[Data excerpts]
************
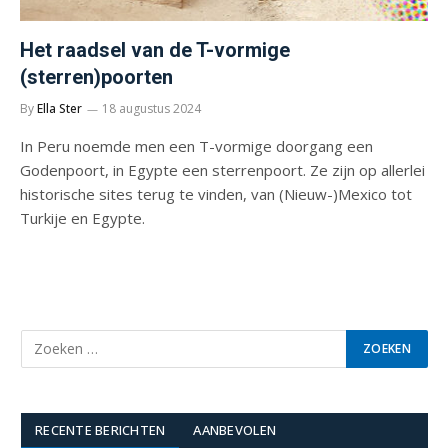
Het raadsel van de T-vormige
(sterren)poorten
By
Ella Ster
18 augustus 2024
In Peru noemde men een T-vormige doorgang een
Godenpoort, in Egypte een sterrenpoort. Ze zijn op allerlei
historische sites terug te vinden, van (Nieuw-)Mexico tot
Turkije en Egypte.
RECENTE BERICHTEN
AANBEVOLEN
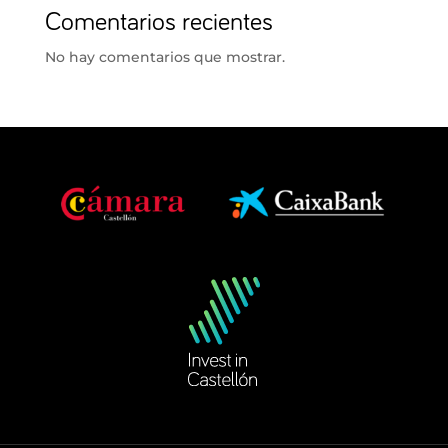
Comentarios recientes
No hay comentarios que mostrar.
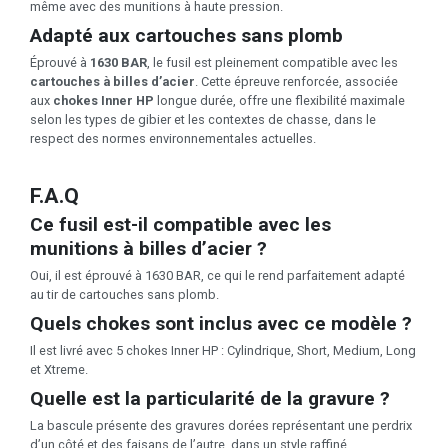
même avec des munitions à haute pression.
Adapté aux cartouches sans plomb
Éprouvé à
1630 BAR
, le fusil est pleinement compatible avec les
cartouches à billes d’acier
. Cette épreuve renforcée, associée
aux
chokes Inner HP
longue durée, offre une flexibilité maximale
selon les types de gibier et les contextes de chasse, dans le
respect des normes environnementales actuelles.
F.A.Q
Ce fusil est-il compatible avec les
munitions à billes d’acier ?
Oui, il est éprouvé à 1630 BAR, ce qui le rend parfaitement adapté
au tir de cartouches sans plomb.
Quels chokes sont inclus avec ce modèle ?
Il est livré avec 5 chokes Inner HP : Cylindrique, Short, Medium, Long
et Xtreme.
Quelle est la particularité de la gravure ?
La bascule présente des gravures dorées représentant une perdrix
d’un côté et des faisans de l’autre, dans un style raffiné.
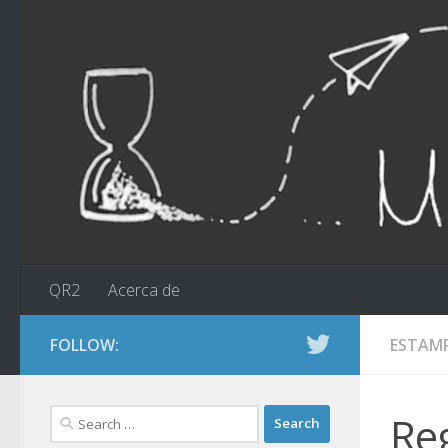
Skip to content
QR2
Acerca de
FOLLOW:
ESTAM
Search
Re
for:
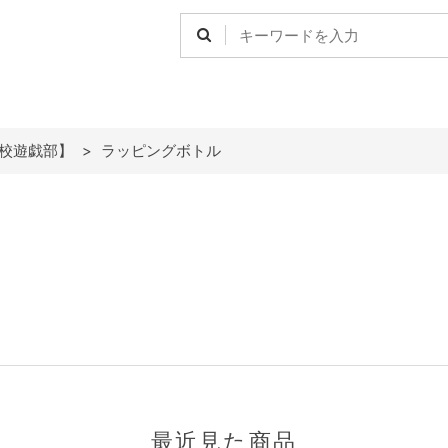
高校遊戯部】
>
ラッピングボトル
最近見た商品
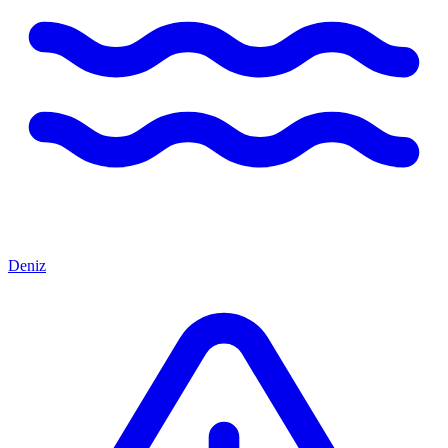
Deniz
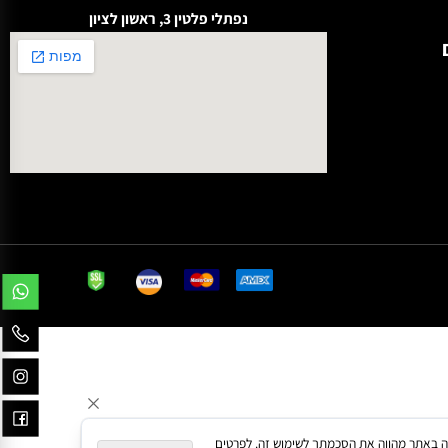
לקבלת הטבות ישירות במייל
נפתלי פלטין 3, ראשון לציון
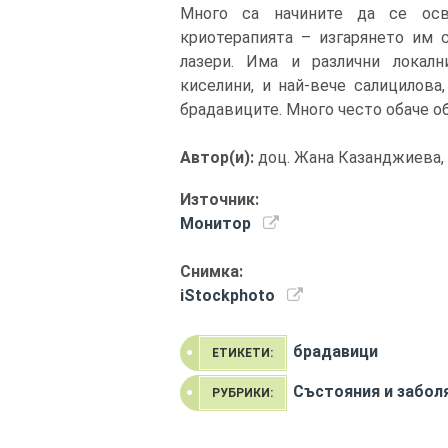
Много са начините да се осв
криотерапията – изгарянето им с
лазери. Има и различни локал
киселини, и най-вече салицилова
брадавиците. Много често обаче о
Автор(и):
доц. Жана Казанджиева,
Източник:
Монитор
Снимка:
iStockphoto
брадавици
ЕТИКЕТИ:
Състояния и забол
РУБРИКИ:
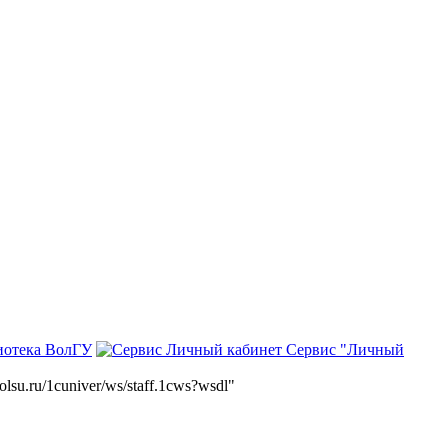
иотека ВолГУ
Сервис "Личный
volsu.ru/1cuniver/ws/staff.1cws?wsdl"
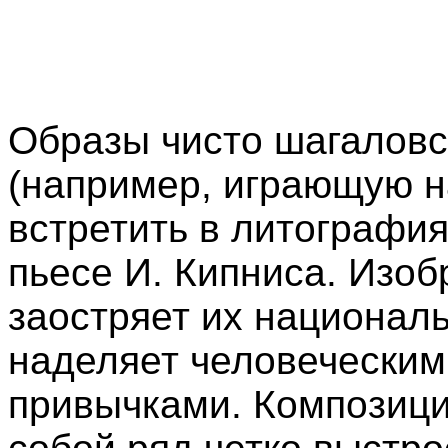
Образы чисто шагаловс
(например, играющую н
встретить в литография
пьесе И. Кипниса. Изо
заостряет их национал
наделяет человеческим
привычками. Композици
************
# [WORK TASK]
An exact retyping of the entries, without images, is the required answer.

# [EXERCISE OUTPUT]
Het raadsel van de T-vormige
(sterren)poorten
By
Ella Ster
18 augustus 2024
In Peru noemde men een T-vormige doorgang een
Godenpoort, in Egypte een sterrenpoort. Ze zijn op allerlei
historische sites terug te vinden, van (Nieuw-)Mexico tot
Turkije en Egypte.
RECENTE BERICHTEN
AANBEVOLEN
Comentarios recientes
No hay comentarios que mostrar.
même avec des munitions à haute pression.
Adapté aux cartouches sans plomb
Éprouvé à
1630 BAR
, le fusil est pleinement compatible avec les
cartouches à billes d’acier
. Cette épreuve renforcée, associée
aux
chokes Inner HP
longue durée, offre une flexibilité maximale
selon les types de gibier et les contextes de chasse, dans le
respect des normes environnementales actuelles.
F.A.Q
Ce fusil est-il compatible avec les
munitions à billes d’acier ?
Oui, il est éprouvé à 1630 BAR, ce qui le rend parfaitement adapté
au tir de cartouches sans plomb.
Quels chokes sont inclus avec ce modèle ?
Il est livré avec 5 chokes Inner HP : Cylindrique, Short, Medium, Long
et Xtreme.
Quelle est la particularité de la gravure ?
La bascule présente des gravures dorées représentant une perdrix
d’un côté et des faisans de l’autre, dans un style raffiné.
Skip to content
QR2
Acerca de
FOLLOW:
ESTAM
Search
Re
for:
高校遊戯部】
>
ラッピングボトル
最近見た商品
Deniz
לקבלת הטבות ישירות במייל
נפתלי פלטין 3, ראשון לציון
Много са начините да се осв
криотерапията – изгарянето им с
лазери. Има и различни локал
киселини, и най-вече салицилова
брадавиците. Много често обаче о
Автор(и):
доц. Жана Казанджиева,
Източник:
Монитор
Снимка:
iStockphoto
брадавици
ЕТИКЕТИ:
Състояния и забол
РУБРИКИ:
иотека ВолГУ
Сервис "Личный
volsu.ru/1cuniver/ws/staff.1cws?wsdl"
Образы чисто шагаловс
(например, играющую н
встретить в литография
пьесе И. Кипниса. Изо
заостряет их национал
наделяет человеческим
привычками. Композици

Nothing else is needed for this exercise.